And more modern designs like the: C&C 24 & 26, Pearson 26, Paceship 26 (this is a real nice boat that was also sold as an AMF PS26), Northstar 26 (also called a Northstar Islander), Ranger 26, Tartan 26 (if you can find one with the cruising interior meaning with a Vee berth forward)

All of these are well rounded boats for their era. They offer a wide range of accomodations and speed but all offer good sailing characteristics and should be suitable for a first boat for a family of 4. 

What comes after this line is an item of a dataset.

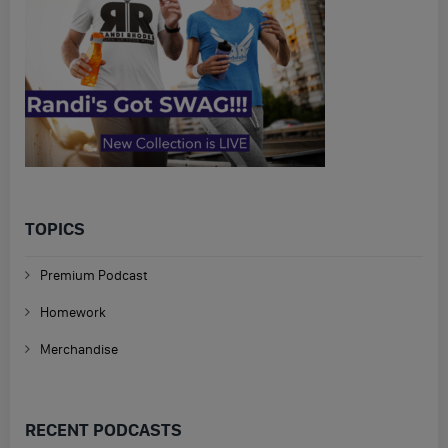
TOPICS
Premium Podcast
Homework
Merchandise
RECENT PODCASTS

One minor point, I in no way meant to put down the Centaur. These are good boats for their era. My points were really directed at the issue of price relative to other boats from that era. There was a fin keel and bilge keel version of this boat. If you have a choice I would suggest that the fin keel version would have better performance and more stability. Back in the late 1960''s I taught sailing at a sailing school that used a 25 foot Westerly what I believe was probably the predecessor to the Centaur. We had both fin and bilge keel versions and the bilge keelers were inferior on all counts; motion comfort, leeway and pointing ability, and speed. 

Good hunting,
Jeff


----------



## ddebruin (Nov 13, 2001)

In response. I actually like the older slower boats with full keel. I grew up with them and like how they feel. I also appreciate Jeff''s comments. He does not need me to defend him, I like the process of the discussions.


----------



## TSOJOURNER (Dec 16, 1999)

ndsailor, thanks I will check out those boats.
Jeff, thanks I will also look into the boats you mention. 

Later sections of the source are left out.